▶ WHAT IS REQUIRED:
Copy the records below exactly as they are written.

▶ DATA RECORDS:
--- --- ---
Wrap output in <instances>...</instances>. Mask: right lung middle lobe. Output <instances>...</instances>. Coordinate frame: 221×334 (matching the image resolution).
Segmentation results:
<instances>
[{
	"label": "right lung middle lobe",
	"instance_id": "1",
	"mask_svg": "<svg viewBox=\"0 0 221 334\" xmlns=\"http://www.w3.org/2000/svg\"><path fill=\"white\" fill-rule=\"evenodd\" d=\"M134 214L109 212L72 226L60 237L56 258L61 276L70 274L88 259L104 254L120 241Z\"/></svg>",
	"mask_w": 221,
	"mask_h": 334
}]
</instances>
--- --- ---
▶ ANSWER SECTION:
Wrap output in <instances>...</instances>. Mask: right lung middle lobe. Output <instances>...</instances>. Coordinate frame: 221×334 (matching the image resolution).
Segmentation results:
<instances>
[{
	"label": "right lung middle lobe",
	"instance_id": "1",
	"mask_svg": "<svg viewBox=\"0 0 221 334\" xmlns=\"http://www.w3.org/2000/svg\"><path fill=\"white\" fill-rule=\"evenodd\" d=\"M134 214L109 212L72 226L60 237L56 258L61 276L70 274L88 259L104 254L120 241Z\"/></svg>",
	"mask_w": 221,
	"mask_h": 334
}]
</instances>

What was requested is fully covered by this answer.